Political scientist and academic

Walter Mattli is a supernumerary fellow at St. John's College of the University of Oxford, England. He served as fellow in politics at St. John's College and professor of international political economy in the Department of Politics and International Relations at Oxford. Mattli was a senior member of the Oxford International Relations Society.

==Background==

Walter Mattli was born in Lucerne, Switzerland. He received his undergraduate degree from the University of Geneva (Switzerland) and his Ph.D. from the University of Chicago (US). Before beginning his graduate studies, he worked in international banking. From 1995 until 2004 he taught at Columbia University in New York, where he was associate professor of international political economy and a member of the Institute of War and Peace Studies.

In 1995, Walter Mattli was awarded the Helen Dwight Reid Award of the American Political Science Association, in 2003 the JP Morgan International Prize in Finance Policy and Economics of the American Academy in Berlin, and in 2006 a two-year British Academy Research Fellowship.
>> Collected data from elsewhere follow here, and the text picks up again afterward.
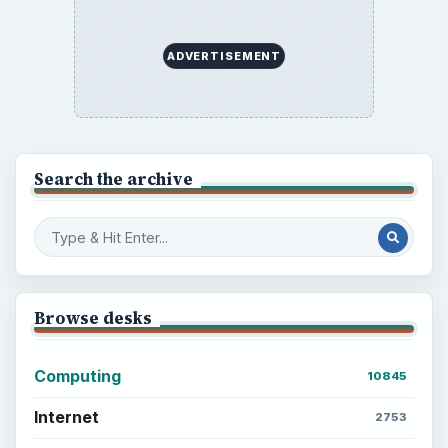
ADVERTISEMENT
Search the archive
Browse desks
Computing
10845
Internet
2753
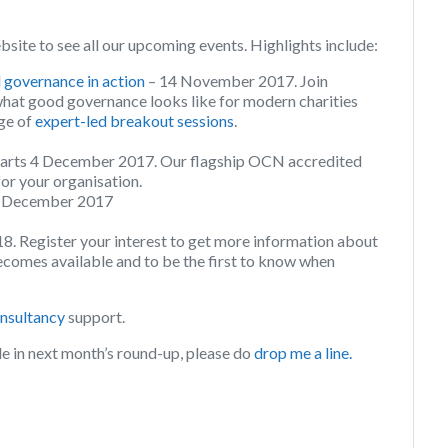
bsite to see all our upcoming events. Highlights include:
overnance in action
– 14 November 2017. Join
what good governance looks like for modern charities
nge of
expert-led breakout sessions
.
arts 4 December 2017. Our flagship OCN accredited
for your organisation.
8 December 2017
18. Register your interest to get more information about
omes available and to be the first to know when
onsultancy
support.
de in next month’s round-up, please do
drop me a line.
In 2012, he was appointed co-editor of the journal Regulation and Governance. He serves also as editor (with Liesbeth Hooghe and Gary Marks) of a new book series with Oxford University Press titled Transformations in Governance. He is the winner (with Alex Stone Sweet of Yale Law School) of the open competition for the editorship of the 50th anniversary special issues of the Journal of Common Market Studies published in March 2012. In 2015 Walter Mattli was awarded a British Academy/Leverhulme Trust Senior Research Fellowship.

Professor Mattli's publications include The Logic of Regional Integration: Europe and Beyond (Cambridge University Press, 1999), The Politics of Global Regulation (Princeton University Press, 2009, with Ngaire Woods, eds), The New Global Rulers: the Privatization of Regulation in the World Economy (Princeton University Press, March 2011, with Tim Buthe), winner of the 2012 Best Book Award of the International Studies Association ISA, Institutional Choice and Global Commerce (Cambridge University Press, 2013, with Joseph Jupille and Duncan Snidal), International Arbitration and Global Governance: Contending Theories and Evidence (Oxford University Press, 2014, with Thomas Dietz, eds), Global Algorithmic Capital Markets: High Frequency Trading, Dark Pools, and Regulatory Challenges (Oxford University Press, 2018, ed.), Darkness By Design (Princeton University Press, 2019); as well as articles on European legal integration, EU enlargement, comparative regional integration, international commercial dispute resolution, transatlantic regulatory cooperation, and globalization and international governance. Walter Mattli highly specializes in research and publications on issues of global economic governance.